Phase 2: Enhanced Metrics (Week 2)

  • Add configurable time windows (1s, 10s, 60s, 5m, etc.)
  • Implement percentile calculations
  • Add route-specific and IP-specific throughput tracking
  • Create historical data access methods
  • Add integration tests

Phase 3: Performance Optimization (Week 3)

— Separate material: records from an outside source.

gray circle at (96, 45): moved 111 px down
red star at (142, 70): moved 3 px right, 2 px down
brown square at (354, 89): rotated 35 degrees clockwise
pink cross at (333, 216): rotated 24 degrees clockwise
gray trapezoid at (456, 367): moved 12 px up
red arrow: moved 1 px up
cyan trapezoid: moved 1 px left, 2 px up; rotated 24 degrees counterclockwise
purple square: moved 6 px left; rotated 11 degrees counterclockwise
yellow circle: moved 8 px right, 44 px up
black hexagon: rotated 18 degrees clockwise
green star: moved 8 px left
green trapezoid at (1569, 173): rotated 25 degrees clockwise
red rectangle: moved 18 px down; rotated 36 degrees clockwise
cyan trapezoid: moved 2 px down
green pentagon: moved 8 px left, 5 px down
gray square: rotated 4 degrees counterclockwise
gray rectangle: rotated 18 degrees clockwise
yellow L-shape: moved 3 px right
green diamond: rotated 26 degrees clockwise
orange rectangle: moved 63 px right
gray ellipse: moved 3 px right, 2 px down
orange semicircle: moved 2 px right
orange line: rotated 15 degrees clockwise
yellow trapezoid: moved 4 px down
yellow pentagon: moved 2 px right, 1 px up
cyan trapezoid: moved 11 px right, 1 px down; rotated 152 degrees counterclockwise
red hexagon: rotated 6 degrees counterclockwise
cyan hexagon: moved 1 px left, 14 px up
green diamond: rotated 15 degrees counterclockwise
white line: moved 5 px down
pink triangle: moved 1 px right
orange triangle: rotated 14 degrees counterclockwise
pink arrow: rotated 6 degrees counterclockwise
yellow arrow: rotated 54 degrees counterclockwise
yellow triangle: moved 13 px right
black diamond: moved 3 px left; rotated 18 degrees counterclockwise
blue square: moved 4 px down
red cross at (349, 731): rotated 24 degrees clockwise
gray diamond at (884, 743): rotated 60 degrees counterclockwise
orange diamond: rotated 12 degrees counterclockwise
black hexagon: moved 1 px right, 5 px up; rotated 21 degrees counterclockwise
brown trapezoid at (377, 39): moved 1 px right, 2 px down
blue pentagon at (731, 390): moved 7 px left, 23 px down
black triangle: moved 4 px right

  • Use circular buffers for efficiency
  • Implement data aggregation for longer time windows
  • Add configurable retention periods
  • Optimize memory usage
  • Add performance benchmarks

Phase 4: Export Formats (Week 4)

  • Add Prometheus metric format with proper metric types
  • Add StatsD format support
  • Add JSON export with metadata
  • Create OpenMetrics compatibility
  • Add documentation and examples

4. Key Design Decisions

A. Sampling Strategy

  • 1-second samples for fine-grained data
  • Aggregate to 1-minute for longer retention
  • Keep 1 hour of second-level data
  • Keep 24 hours of minute-level data

B. Memory Management

  • Circular buffers for fixed memory usage
  • Configurable retention periods
  • Lazy aggregation for older data
  • Efficient data structures (typed arrays for samples)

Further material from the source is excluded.